Scam victims tricked into financing dodgy investment schemes are being refused compensation for their losses by some banks and refunded in full by others.
Banks have been accused of unfairly telling victims they have civil disputes, and therefore aren’t eligible for their money back under the existing rules.
Here, we explain why property investment scams are particularly problematic, and explore whether firms are ignoring evidence of fraudulent behaviour when rejecting claims.
Fraud protections are changing
If you inadvertently transfer money to a scammer, known as authorised push payment (APP) fraud, the voluntary Contingent Reimbursement Model (CRM) code offers a safety net.

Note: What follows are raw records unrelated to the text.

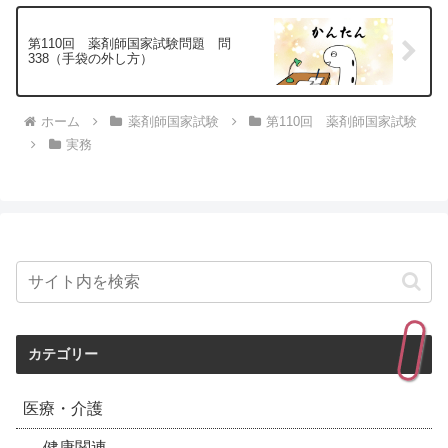
第110回 薬剤師国家試験問題 問
338（手袋の外し方）
ホーム
薬剤師国家試験
第110回 薬剤師国家試験
実務
カテゴリー
医療・介護
健康関連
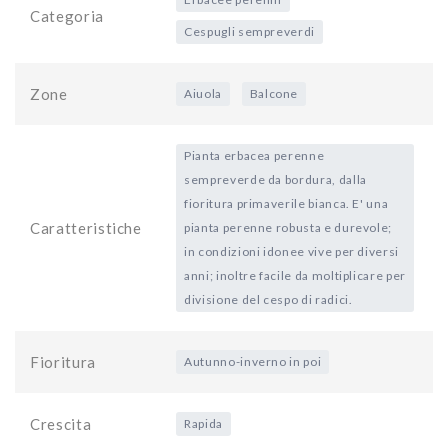
Categoria
Cespugli sempreverdi
Zone
Aiuola
Balcone
Pianta erbacea perenne
sempreverde da bordura, dalla
fioritura primaverile bianca. E' una
Caratteristiche
pianta perenne robusta e durevole;
in condizioni idonee vive per diversi
anni; inoltre facile da moltiplicare per
divisione del cespo di radici.
Fioritura
Autunno-inverno in poi
Crescita
Rapida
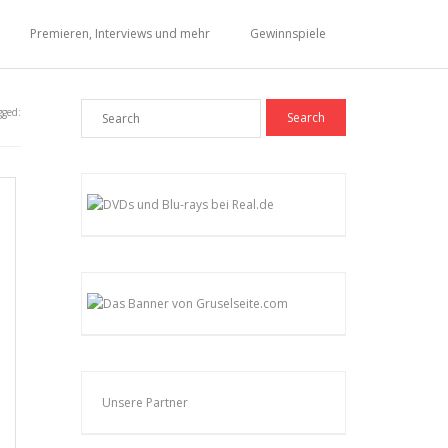
Premieren, Interviews und mehr
Gewinnspiele
gged:
Unsere Partner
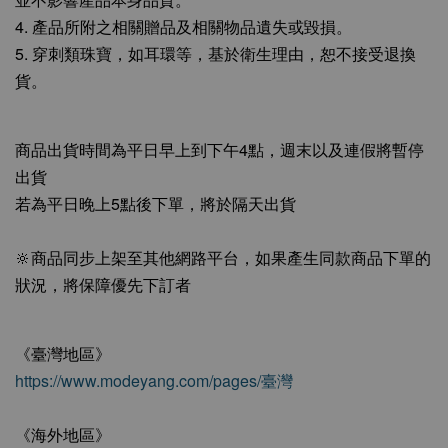
4. 產品所附之相關贈品及相關物品遺失或毀損。
5. 穿刺類珠寶，如耳環等，基於衛生理由，恕不接受退換
貨。
商品出貨時間為平日早上到下午4點，週末以及連假將暫停
出貨
若為平日晚上5點後下單，將於隔天出貨
🔆商品同步上架至其他網路平台，如果產生同款商品下單的
狀況，將保障優先下訂者
《臺灣地區》
https://www.modeyang.com/pages/臺灣
《海外地區》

However, if your bank decides you actually sent money to a legitimate business, not a scammer, your only option may be to resolve the dispute in court, often at great expense.
Much broader protections for scam victims will come into force on 7 October, under a new mandatory reimbursement scheme.
- Find out more: increased protection for fraud victims
Investments schemes gone very wrong
Distinguishing between a scam and a civil case isn’t always clear cut, but we spoke to several legal and fraud experts who believe complex investment cases are being widely mishandled.
Stuart McFadden, co-founder of the regulated claims management firm (CMC) Refundee, said they have been battling for years to get refunds for dozens of investors who collectively lost millions to investment schemes that bear the hallmarks of fraud.
One company falsely claimed to have secured housing contracts that never existed, for example, meaning it set out to deceive from the start.
It was offering a 'rent-to-rent' scheme, where properties are leased from landlords for a fixed period and sublet (e.g to a housing association) at a higher rate.
Shadow directors
Investors did initially get some returns, but within months the payments dried up and they were eventually told a ‘shadow’ director (someone unnamed on Companies House but working behind the scenes) had taken the money and run.
Refundee says it discovered multiple investors were leasing the same properties and the original landlords it spoke to had never heard of the company supposedly acting as the middleman.
Yet many banks told customers who lost tens of thousands to this scheme that they don’t have valid claims, because the company was in business for several years and they received some returns at the beginning.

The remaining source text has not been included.